[LISTED ENTRIES]

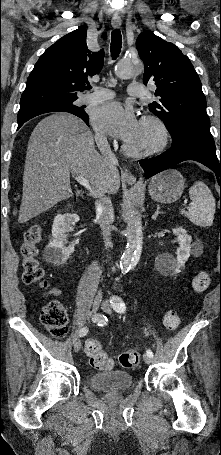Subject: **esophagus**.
<instances>
[{"label": "esophagus", "mask_w": 221, "mask_h": 455, "mask_svg": "<svg viewBox=\"0 0 221 455\" xmlns=\"http://www.w3.org/2000/svg\"><path fill=\"white\" fill-rule=\"evenodd\" d=\"M121 22H122L121 17L119 15H114L112 17L111 23L114 28H119L121 26ZM123 178L125 179L126 182L130 184L136 183L135 176L129 171L128 168L124 169Z\"/></svg>", "instance_id": "34e87169"}]
</instances>
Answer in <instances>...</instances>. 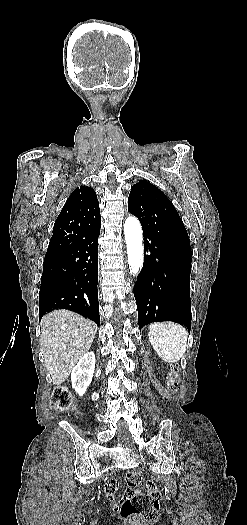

[/LISTED ENTRIES]

## TASK DIRECTIONS
Transcribe the data exactly, minus any images.

## EXERCISE RESULT
Subject: **esophagus**.
<instances>
[{"label": "esophagus", "mask_w": 221, "mask_h": 455, "mask_svg": "<svg viewBox=\"0 0 221 455\" xmlns=\"http://www.w3.org/2000/svg\"><path fill=\"white\" fill-rule=\"evenodd\" d=\"M121 22H122L121 17L119 15H114L112 17L111 23L114 28H119L121 26ZM123 178L125 179L126 182L130 184L136 183L135 176L129 171L128 168L124 169Z\"/></svg>", "instance_id": "34e87169"}]
</instances>
Answer in <instances>...</instances>. 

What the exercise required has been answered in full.